The seventh part of our end-of-year roundup, originally published in the Music Ally report. New to the series? Start from part one.
In 2010, as Facebook soared past 500 million users and Twitter climbed to 145 million, music services and music marketers saw a clear opportunity to tap into the ’social graph’. They became all the more powerful for it.
This co-incided with a big push from Facebook to make APIs available for web services and mobile apps to tie into its system more easily – Facebook Connect and Like buttons in particular. Both became increasingly familiar to music fans over the course of the year.

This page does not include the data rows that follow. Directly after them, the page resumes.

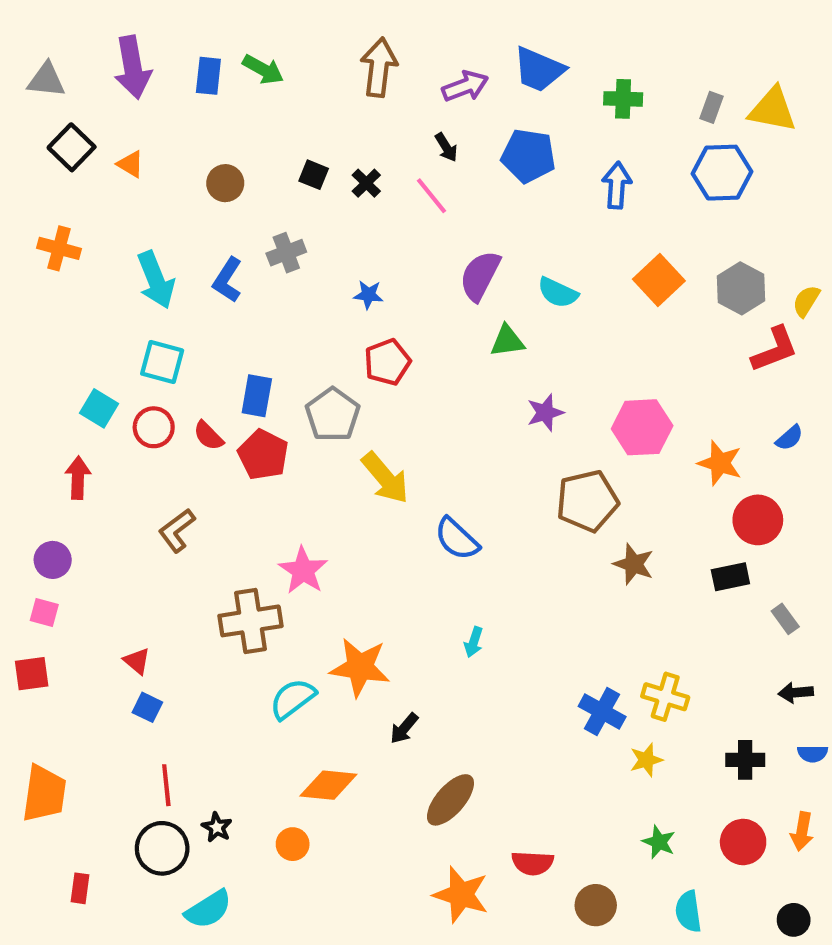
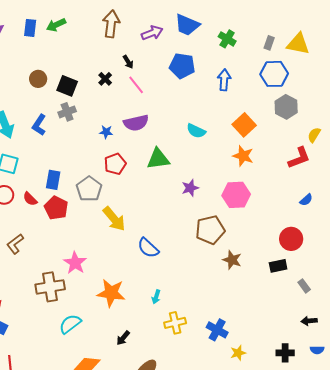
green arrow: (263, 69) -> (56, 25), turned 126
green cross: (623, 99) -> (227, 39), turned 30
black arrow: (446, 147) -> (128, 62), moved
black square: (314, 175) -> (67, 86), moved, size x1.5
purple semicircle: (480, 276) -> (136, 123), moved, turned -130
gray hexagon: (741, 288) -> (286, 107), moved
green triangle: (507, 341) -> (158, 159), moved, size x1.4
orange star: (720, 463) -> (243, 156), moved
orange star: (360, 667) -> (111, 293), moved
yellow cross: (665, 697) -> (175, 323), moved, turned -30

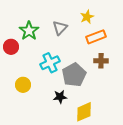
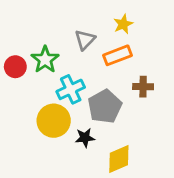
green star: (29, 31) -> (45, 60), moved
orange rectangle: (96, 37) -> (118, 55), moved
yellow circle: (23, 85) -> (54, 121), moved, size x1.5

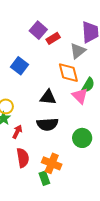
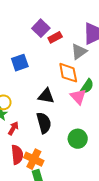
blue square: (20, 66) -> (20, 63), turned 30
black semicircle: (47, 124) -> (44, 123), turned -105
orange cross: (52, 163) -> (34, 159), moved

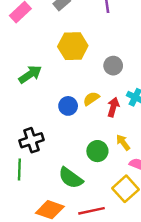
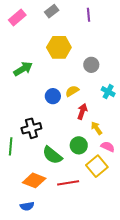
red arrow: (113, 107) -> (82, 111), moved
black cross: (32, 140) -> (31, 128), moved
green circle: (97, 151) -> (79, 145), moved

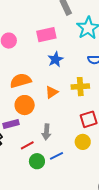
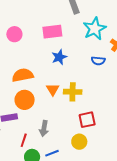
yellow cross: (80, 87) -> (73, 92), moved
orange triangle: (52, 92) -> (53, 89), turned -32
red line: (27, 145) -> (24, 140), turned -48

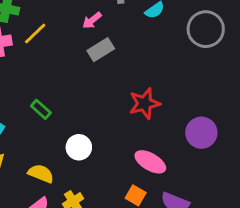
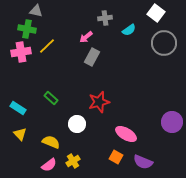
gray rectangle: (101, 50) -> (92, 57), turned -30
red star: (144, 104) -> (99, 102), moved
purple circle: (201, 133) -> (172, 122), moved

The impact of adding social features to a music service could be drastic. Spotify implemented Facebook Connect and saw its rate at which people signed up to premium subscriptions double – despite the fact that you didn’t need a premium account to use the social features. Pandora was equally quick to hook into Facebook, with services like we7 and Thumbplay also getting social.
Remember the days in 2009 when every week seemed to bring new speculation about Facebook launching its own music service? It didn’t disappear entirely in 2010, but it became clear that the social network’s real goal was providing the social backbone to as many music services as possible. New cloud services like QVIVO also launched this year using the Facebook social graph as their starting point.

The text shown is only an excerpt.